WHAT YOU HAVE TO DO: Which lines run from the start of the data below to the line containing "16 juin 2026"? Set them down exactly, with none added.

TASK INPUTS:
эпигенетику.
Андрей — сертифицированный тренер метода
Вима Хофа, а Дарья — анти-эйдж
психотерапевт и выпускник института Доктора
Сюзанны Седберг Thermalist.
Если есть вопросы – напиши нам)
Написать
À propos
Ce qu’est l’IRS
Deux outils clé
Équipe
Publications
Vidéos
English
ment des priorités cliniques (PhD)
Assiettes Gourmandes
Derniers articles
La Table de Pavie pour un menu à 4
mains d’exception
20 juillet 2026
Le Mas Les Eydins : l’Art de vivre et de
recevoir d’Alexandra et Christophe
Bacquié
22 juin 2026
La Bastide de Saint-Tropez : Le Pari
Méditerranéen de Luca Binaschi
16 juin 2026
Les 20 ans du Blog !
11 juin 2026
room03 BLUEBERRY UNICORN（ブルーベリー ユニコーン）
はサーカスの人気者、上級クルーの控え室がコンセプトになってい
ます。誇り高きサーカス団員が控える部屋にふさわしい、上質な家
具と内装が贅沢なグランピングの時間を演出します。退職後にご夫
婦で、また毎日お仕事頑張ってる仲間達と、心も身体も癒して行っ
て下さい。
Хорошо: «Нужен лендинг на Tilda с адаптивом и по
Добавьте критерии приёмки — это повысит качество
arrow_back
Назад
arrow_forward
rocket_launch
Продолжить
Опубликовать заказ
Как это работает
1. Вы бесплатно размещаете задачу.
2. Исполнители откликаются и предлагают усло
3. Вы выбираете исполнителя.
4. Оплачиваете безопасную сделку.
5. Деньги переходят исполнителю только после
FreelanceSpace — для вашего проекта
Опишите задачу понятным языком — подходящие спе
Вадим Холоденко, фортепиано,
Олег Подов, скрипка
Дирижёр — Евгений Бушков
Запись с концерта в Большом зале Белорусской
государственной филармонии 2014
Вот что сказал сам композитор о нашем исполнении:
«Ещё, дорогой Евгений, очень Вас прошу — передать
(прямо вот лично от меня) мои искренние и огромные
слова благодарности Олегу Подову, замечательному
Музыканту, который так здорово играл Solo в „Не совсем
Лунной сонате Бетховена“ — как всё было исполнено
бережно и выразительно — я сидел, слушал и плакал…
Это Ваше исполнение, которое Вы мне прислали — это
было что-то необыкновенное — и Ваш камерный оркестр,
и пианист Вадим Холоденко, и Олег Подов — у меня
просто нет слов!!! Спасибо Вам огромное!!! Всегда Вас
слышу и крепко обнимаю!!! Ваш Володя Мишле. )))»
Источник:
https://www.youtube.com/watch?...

ANSWER TO THIS EXERCISE:
эпигенетику.
Андрей — сертифицированный тренер метода
Вима Хофа, а Дарья — анти-эйдж
психотерапевт и выпускник института Доктора
Сюзанны Седберг Thermalist.
Если есть вопросы – напиши нам)
Написать
À propos
Ce qu’est l’IRS
Deux outils clé
Équipe
Publications
Vidéos
English
ment des priorités cliniques (PhD)
Assiettes Gourmandes
Derniers articles
La Table de Pavie pour un menu à 4
mains d’exception
20 juillet 2026
Le Mas Les Eydins : l’Art de vivre et de
recevoir d’Alexandra et Christophe
Bacquié
22 juin 2026
La Bastide de Saint-Tropez : Le Pari
Méditerranéen de Luca Binaschi
16 juin 2026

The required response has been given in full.